(Data for review Opens)
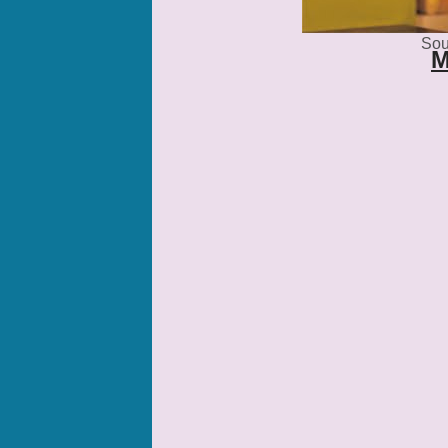
Sou
M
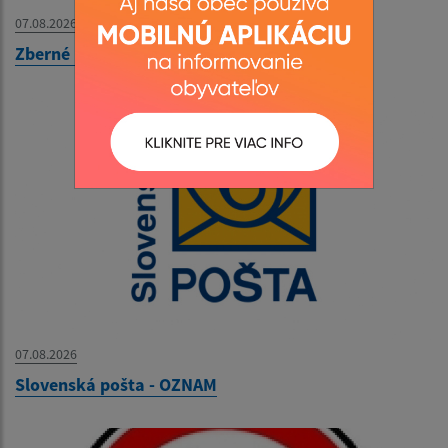
07.08.2026
Zberné miesto - OZNAM
07.08.2026
Slovenská pošta - OZNAM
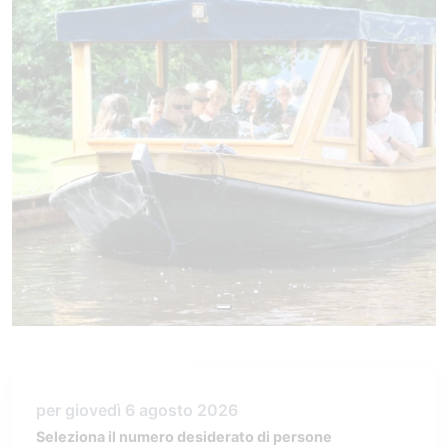
per giovedì 6 agosto 2026
Seleziona il numero desiderato di persone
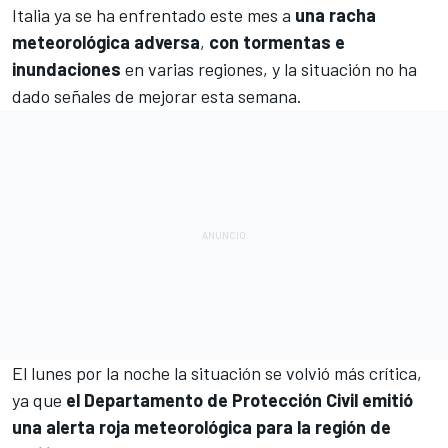
Italia ya se ha enfrentado este mes a
una racha
meteorológica adversa
,
con tormentas e
inundaciones
en varias regiones, y la situación no ha
dado señales de mejorar esta semana.
El lunes por la noche la situación se volvió más crítica,
ya que
el Departamento de Protección Civil emitió
una alerta roja meteorológica para la región de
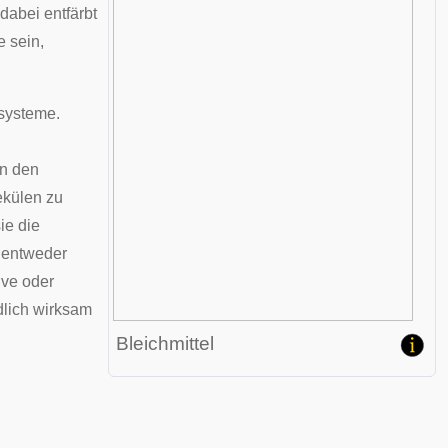
dabei entfärbt
e sein,
systeme
.
en den
ekülen zu
ie die
 entweder
ive oder
dlich wirksam
Bleichmittel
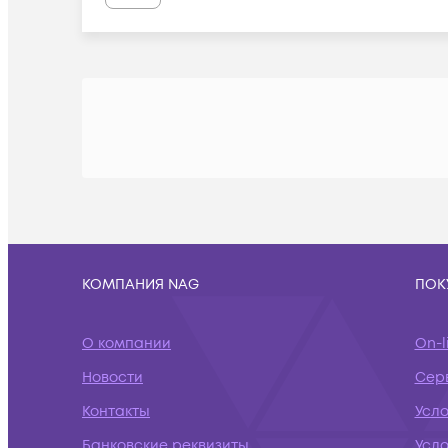
КОМПАНИЯ NAG
ПОК
О компании
On-l
Новости
Сер
Контакты
Усло
Банковские реквизиты
Усл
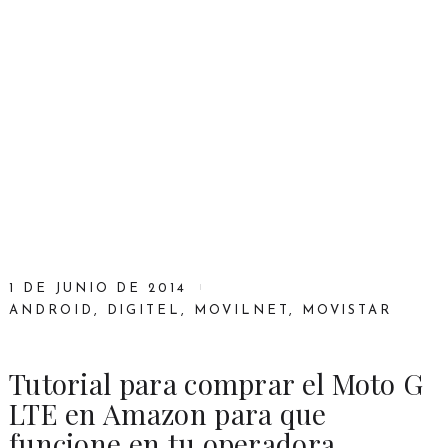
1 DE JUNIO DE 2014
ANDROID
,
DIGITEL
,
MOVILNET
,
MOVISTAR
Tutorial para comprar el Moto G
LTE en Amazon para que
funcione en tu operadora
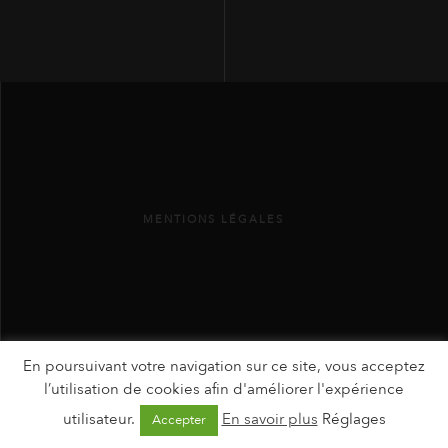
MENTIONS LÉGALES
En poursuivant votre navigation sur ce site, vous acceptez
l’utilisation de cookies afin d'améliorer l'expérience
utilisateur.
En savoir plus
Réglages
Accepter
(Data for review Closes)
* **Directions**: Please print every record exactly, leaving out the pictures.

* **Solution for this task**:
Sou
M
07.08.2026
Zberné miesto - OZNAM
07.08.2026
Slovenská pošta - OZNAM
per giovedì 6 agosto 2026
Seleziona il numero desiderato di persone
Italia ya se ha enfrentado este mes a
una racha
meteorológica adversa
,
con tormentas e
inundaciones
en varias regiones, y la situación no ha
dado señales de mejorar esta semana.
El lunes por la noche la situación se volvió más crítica,
ya que
el Departamento de Protección Civil emitió
una alerta roja meteorológica para la región de
dabei entfärbt
e sein,
systeme
.
en den
ekülen zu
ie die
 entweder
ive oder
dlich wirksam
Bleichmittel
КОМПАНИЯ NAG
ПОК
О компании
On-l
Новости
Сер
Контакты
Усло
Банковские реквизиты
Усл
1 DE JUNIO DE 2014
ANDROID
,
DIGITEL
,
MOVILNET
,
MOVISTAR
Tutorial para comprar el Moto G
LTE en Amazon para que
funcione en tu operadora
MENTIONS LÉGALES
En poursuivant votre navigation sur ce site, vous acceptez
l’utilisation de cookies afin d'améliorer l'expérience
utilisateur.
En savoir plus
Réglages
Accepter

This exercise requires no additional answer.